Electrotaxis of cardiac progenitor cells, cardiac fibroblasts, and induced pluripotent stem cell-derived cardiac progenitor cells requires serum and is directed via PI3'K pathways.Heart Rhythm 2017; 14(11):1685-1692HR
The limited regenerative capacity of cardiac tissue has long been an obstacle to treating damaged myocardium. Cell-based therapy offers an enormous potential to the current treatment paradigms. However, the efficacy of regenerative therapies remains limited by inefficient delivery and engraftment. Electrotaxis (electrically guided cell movement) has been clinically used to improve recovery in a number of tissues but has not been investigated for treating myocardial damage.
The purpose of this study was to test the electrotactic behaviors of several types of cardiac cells.
Cardiac progenitor cells (CPCs), cardiac fibroblasts (CFs), and human induced pluripotent stem cell-derived cardiac progenitor cells (hiPSC-CPCs) were used.

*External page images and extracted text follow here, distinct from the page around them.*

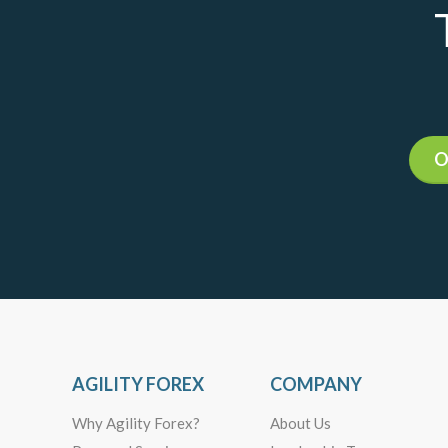
O
AGILITY FOREX
COMPANY
Why Agility Forex?
About Us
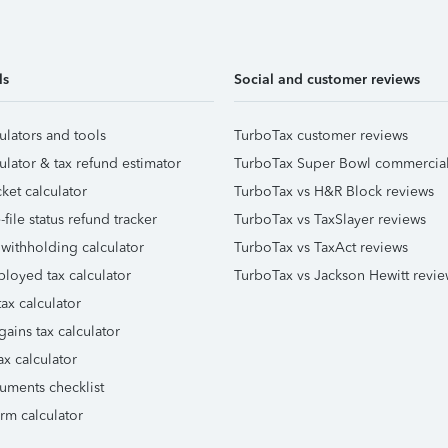
ls
Social and customer reviews
ulators and tools
TurboTax customer reviews
ulator & tax refund estimator
TurboTax Super Bowl commercia
ket calculator
TurboTax vs H&R Block reviews
file status refund tracker
TurboTax vs TaxSlayer reviews
 withholding calculator
TurboTax vs TaxAct reviews
ployed tax calculator
TurboTax vs Jackson Hewitt revie
ax calculator
gains tax calculator
ax calculator
uments checklist
orm calculator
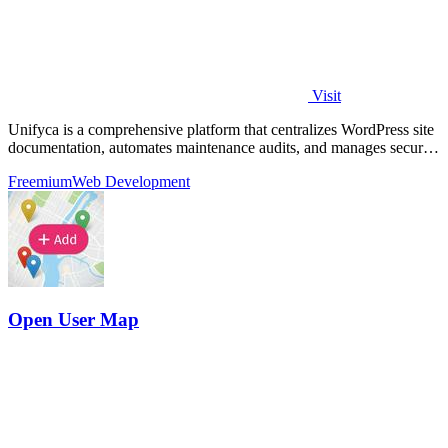
Visit
Unifyca is a comprehensive platform that centralizes WordPress site
documentation, automates maintenance audits, and manages secure
backups for.
Freemium
Web Development
Open User Map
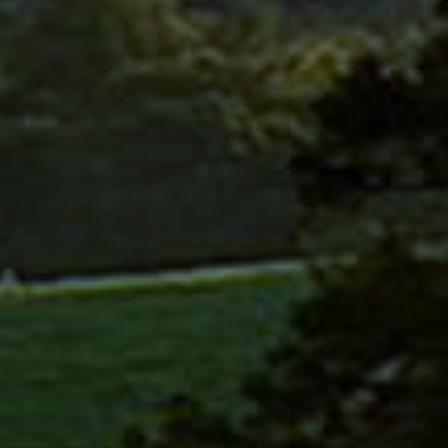
CAFE 
MEMB
ACAD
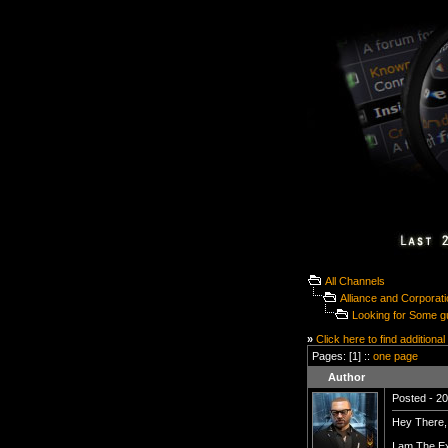
All Channels
Alliance and Corporat
Looking for Some g
»
Click here to find additional
Pages: [1] ::
one page
Author
Posted - 20
Hey There,
I am The Ex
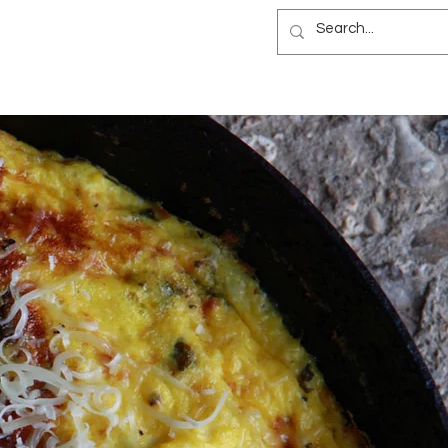
NEWSLETTER
B&B
BLOG
ES
NEWSLETTER
B&B
BLOG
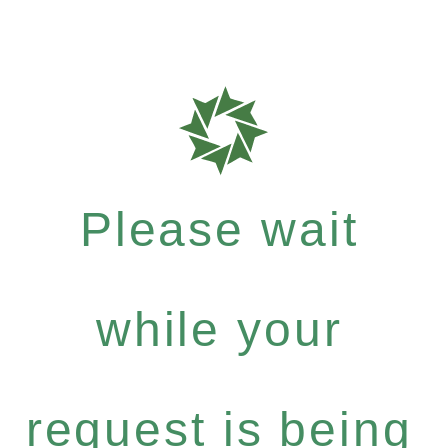
Please wait
while your
request is being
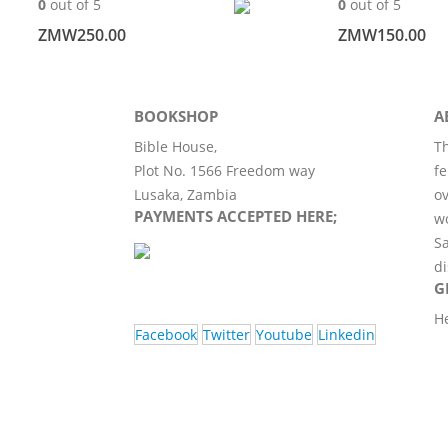
0
out of 5
0
out of 5
ZMW
250.00
ZMW
150.00
BOOKSHOP
A
Bible House,
Th
Plot No. 1566 Freedom way
fe
Lusaka, Zambia
ov
PAYMENTS ACCEPTED HERE;
wo
Sa
di
G
H
Facebook
Twitter
Youtube
Linkedin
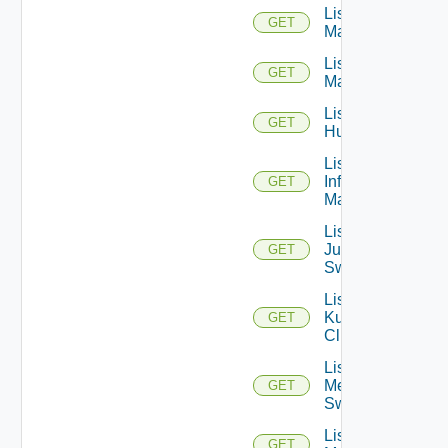
List Hpov
GET
Managers
List Hpvc
GET
Managers
List
GET
Huawei
List
Infoblox
GET
Managers
List
Juniper
GET
Switches
List
Kubernetes
GET
Clusters
List
Mellanox
GET
Switches
List Nsxt
GET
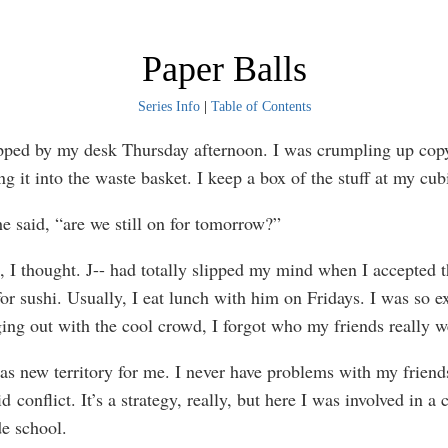
Paper Balls
Series Info
|
Table of Contents
ed by my desk Thursday afternoon. I was crumpling up cop
g it into the waste basket. I keep a box of the stuff at my cub
aid, “are we still on for tomorrow?”
thought. J-- had totally slipped my mind when I accepted t
for sushi. Usually, I eat lunch with him on Fridays. I was so e
ing out with the cool crowd, I forgot who my friends really w
ew territory for me. I never have problems with my friend
id conflict. It’s a strategy, really, but here I was involved in a c
de school.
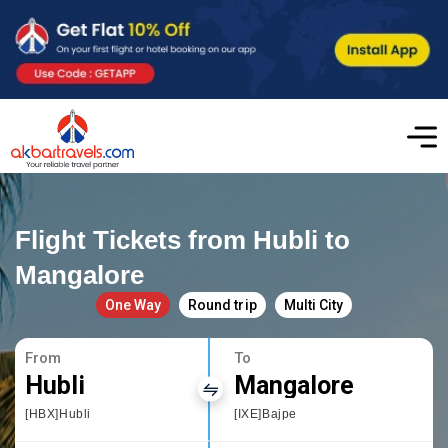
Flight Tickets from Hubli to
Mangalore
One Way
Round trip
Multi City
From
To
Hubli
Mangalore
[HBX]Hubli
[IXE]Bajpe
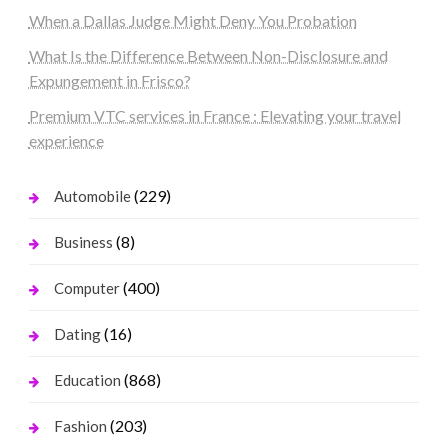
When a Dallas Judge Might Deny You Probation
What Is the Difference Between Non-Disclosure and
Expungement in Frisco?
Premium VTC services in France : Elevating your travel
experience
(229)
Automobile
(8)
Business
(400)
Computer
(16)
Dating
(868)
Education
(203)
Fashion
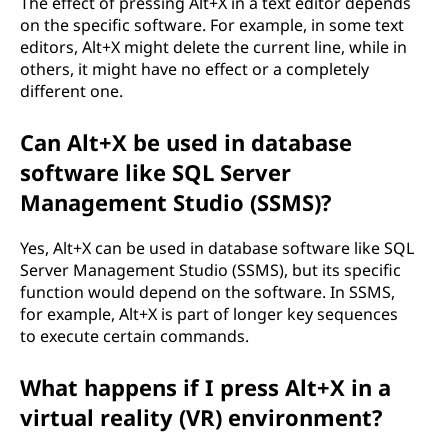
The effect of pressing Alt+X in a text editor depends
on the specific software. For example, in some text
editors, Alt+X might delete the current line, while in
others, it might have no effect or a completely
different one.
Can Alt+X be used in database
software like SQL Server
Management Studio (SSMS)?
Yes, Alt+X can be used in database software like SQL
Server Management Studio (SSMS), but its specific
function would depend on the software. In SSMS,
for example, Alt+X is part of longer key sequences
to execute certain commands.
What happens if I press Alt+X in a
virtual reality (VR) environment?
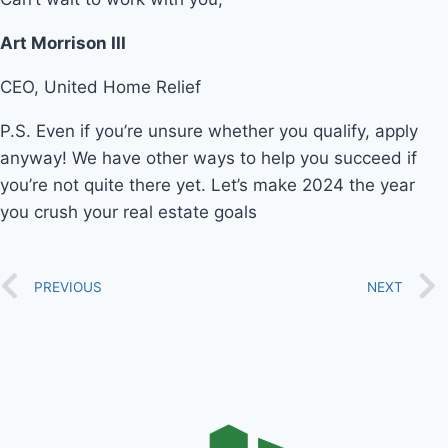
Art Morrison III
CEO, United Home Relief
P.S. Even if you’re unsure whether you qualify, apply
anyway! We have other ways to help you succeed if
you’re not quite there yet. Let’s make 2024 the year
you crush your real estate goals
PREVIOUS
NEXT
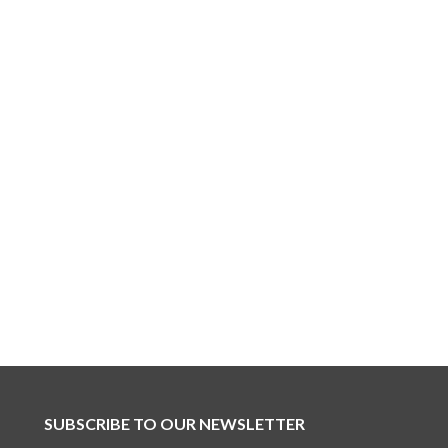
SUBSCRIBE TO OUR NEWSLETTER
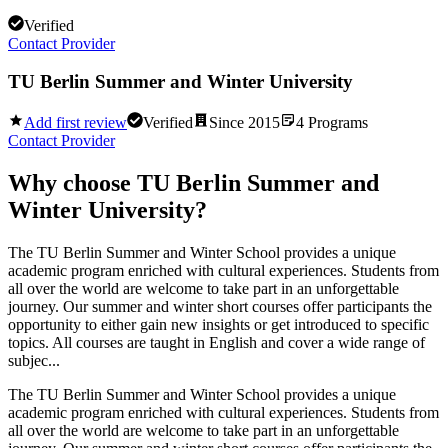
Verified
Contact Provider
TU Berlin Summer and Winter University
Add first review
Verified
Since
2015
4
Programs
Contact Provider
Why choose
TU Berlin Summer and
Winter University
?
The TU Berlin Summer and Winter School provides a unique
academic program enriched with cultural experiences. Students from
all over the world are welcome to take part in an unforgettable
journey. Our summer and winter short courses offer participants the
opportunity to either gain new insights or get introduced to specific
topics. All courses are taught in English and cover a wide range of
subjec...
The TU Berlin Summer and Winter School provides a unique
academic program enriched with cultural experiences. Students from
all over the world are welcome to take part in an unforgettable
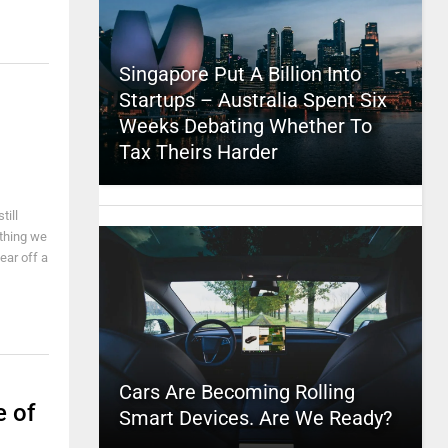
Singapore Put A Billion Into
Startups – Australia Spent Six
Weeks Debating Whether To
Tax Theirs Harder
till
ething we
ear off a
Cars Are Becoming Rolling
e of
Smart Devices. Are We Ready?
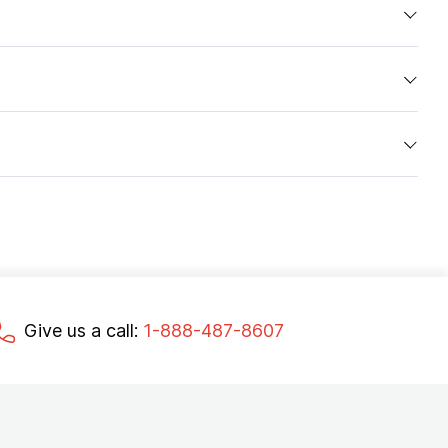
Give us a call:
1-888-487-8607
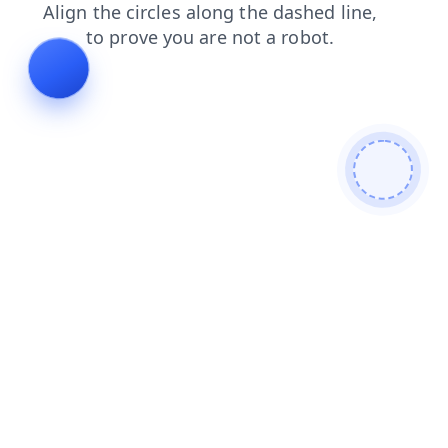
contacts
faq
products
shop
news
login
search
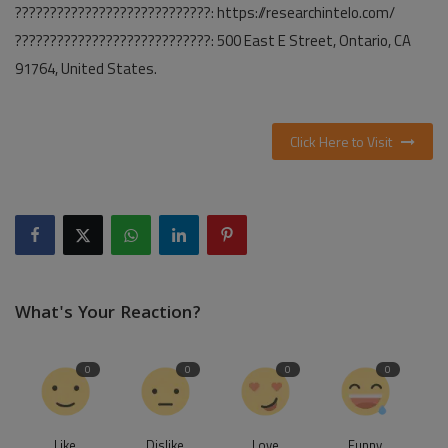
????????????????????????????: https://researchintelo.com/
????????????????????????????: 500 East E Street, Ontario, CA
91764, United States.
Click Here to Visit
What's Your Reaction?
0
0
0
0
Like
Dislike
Love
Funny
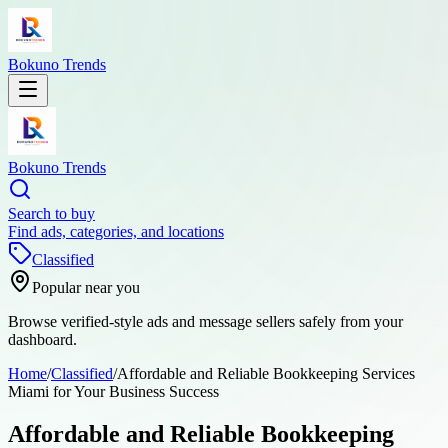
Bokuno Trends
Bokuno Trends
Search to buy
Find ads, categories, and locations
Classified
Popular near you
Browse verified-style ads and message sellers safely from your
dashboard.
Home
/
Classified
/
Affordable and Reliable Bookkeeping Services
Miami for Your Business Success
Affordable and Reliable Bookkeeping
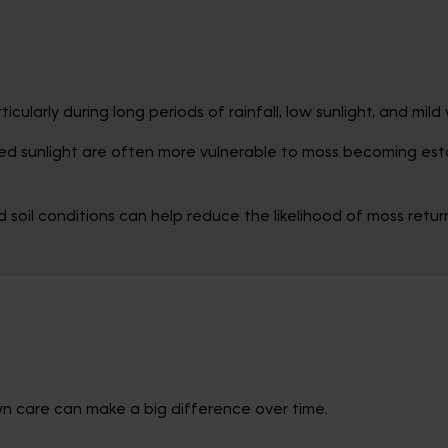
cularly during long periods of rainfall, low sunlight, and mil
ed sunlight are often more vulnerable to moss becoming esta
soil conditions can help reduce the likelihood of moss return
awn care can make a big difference over time.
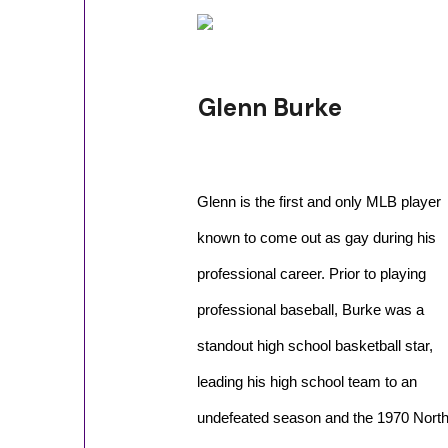
Glenn Burke
Glenn is the first and only MLB player
known to come out as gay during his
professional career. Prior to playing
professional baseball, Burke was a
standout high school basketball star,
leading his high school team to an
undefeated season and the 1970 North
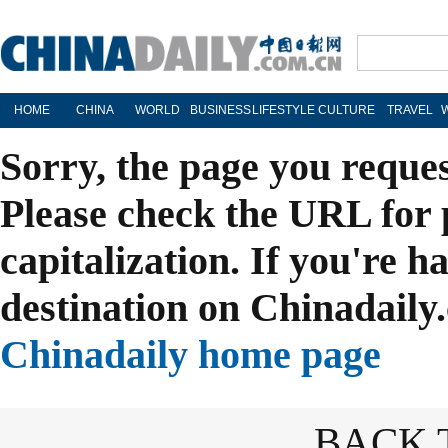
HOME
CHINA
WORLD
BUSINESS
LIFESTYLE
CULTURE
TRAVEL
Sorry, the page you reque
Please check the URL for 
capitalization. If you're h
destination on Chinadaily.
Chinadaily home page
BACK 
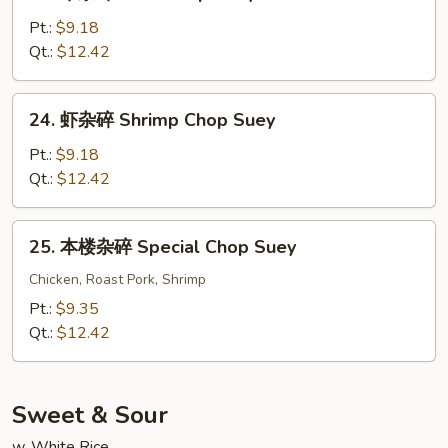
牛
Chop
杂
Pt.:
$9.18
Suey
碎
Qt.:
$12.42
Beef
Chop
24.
24. 虾杂碎 Shrimp Chop Suey
Suey
虾
杂
Pt.:
$9.18
碎
Qt.:
$12.42
Shrimp
Chop
25.
25. 本楼杂碎 Special Chop Suey
Suey
本
楼
Chicken, Roast Pork, Shrimp
杂
Pt.:
$9.35
碎
Qt.:
$12.42
Special
Chop
Suey
Sweet & Sour
w. White Rice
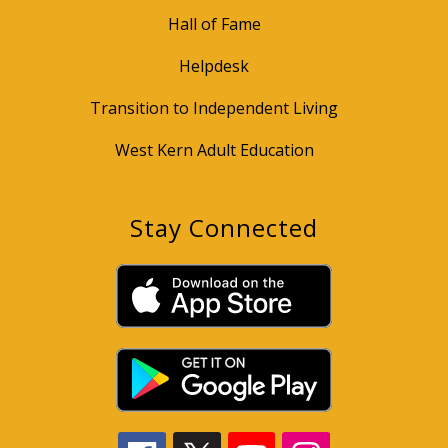
Hall of Fame
Helpdesk
Transition to Independent Living
West Kern Adult Education
Stay Connected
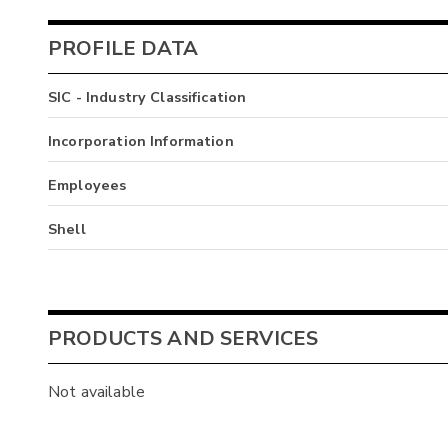
PROFILE DATA
SIC - Industry Classification
Incorporation Information
Employees
Shell
PRODUCTS AND SERVICES
Not available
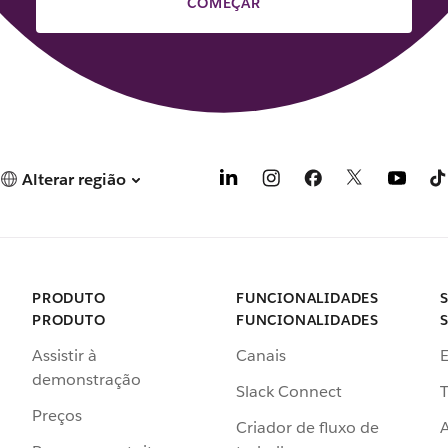
COMEÇAR
Alterar região
PRODUTO
FUNCIONALIDADES
PRODUTO
FUNCIONALIDADES
Assistir à
Canais
demonstração
Slack Connect
T
Preços
Criador de fluxo de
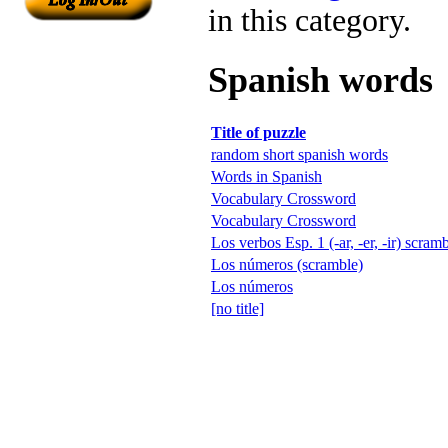
in this category.
Spanish words
Title of puzzle
random short spanish words
Words in Spanish
Vocabulary Crossword
Vocabulary Crossword
Los verbos Esp. 1 (-ar, -er, -ir) scram
Los números (scramble)
Los números
[no title]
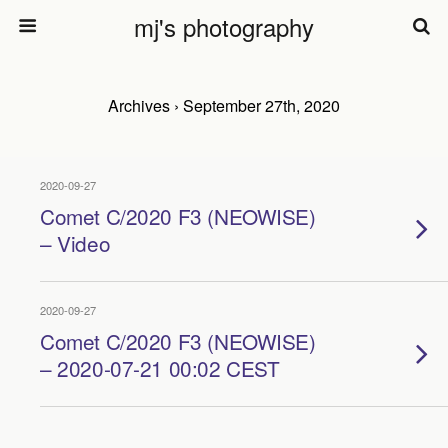
mj's photography
Archives › September 27th, 2020
2020-09-27
Comet C/2020 F3 (NEOWISE)
– Video
2020-09-27
Comet C/2020 F3 (NEOWISE)
– 2020-07-21 00:02 CEST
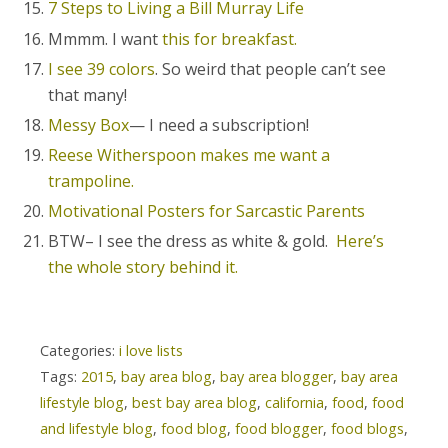
7 Steps to Living a Bill Murray Life
Mmmm. I want
this for breakfast.
I see 39 colors
. So weird that people can’t see
that many!
Messy Box
— I need a subscription!
Reese Witherspoon makes me want a
trampoline.
Motivational Posters for Sarcastic Parents
BTW– I see the dress as white & gold.
Here’s
the whole story behind it.
Categories:
i love lists
Tags:
2015
,
bay area blog
,
bay area blogger
,
bay area
lifestyle blog
,
best bay area blog
,
california
,
food
,
food
and lifestyle blog
,
food blog
,
food blogger
,
food blogs
,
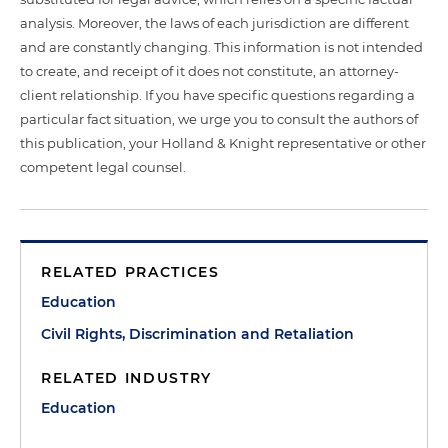
analysis. Moreover, the laws of each jurisdiction are different
and are constantly changing. This information is not intended
to create, and receipt of it does not constitute, an attorney-
client relationship. If you have specific questions regarding a
particular fact situation, we urge you to consult the authors of
this publication, your Holland & Knight representative or other
competent legal counsel.
RELATED PRACTICES
Education
Civil Rights, Discrimination and Retaliation
RELATED INDUSTRY
Education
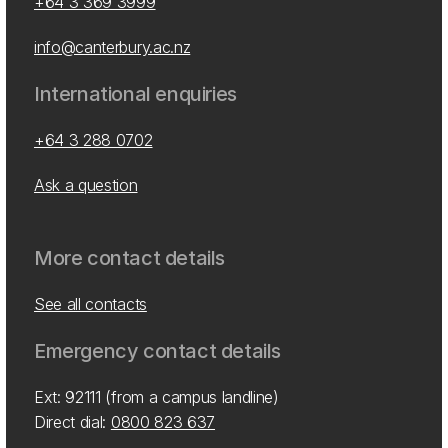
+64 3 369 3999
info@canterbury.ac.nz
International enquiries
+64 3 288 0702
Ask a question
More contact details
See all contacts
Emergency contact details
Ext: 92111 (from a campus landline)
Direct dial:
0800 823 637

CPCs and CFs electrotax toward the anode of a direct current electric field, whereas hiPSC-CPCs electrotax toward the cathode. The voltage-dependent electrotaxis of CPCs and CFs requires the presence of serum in the media. Addition of soluble vascular cell adhesion molecule to serum-free media restores directed migration. We provide evidence that CPC and CF electrotaxis is mediated through phosphatidylinositide 3-kinase signaling. In addition, very late antigen-4, an integrin and growth factor receptor, is required for electrotaxis and localizes to the anodal edge of CPCs in response to direct current electric field. The hiPSC-derived CPCs do not express very late antigen-4, migrate toward the cathode in a voltage-dependent manner, and, similar to CPCs and CFs, require media serum and phosphatidylinositide 3-kinase activity for electrotaxis.
The electrotactic behaviors of these therapeutic cardiac cells may be used to improve cell-based therapy for recovering function in damaged myocardium.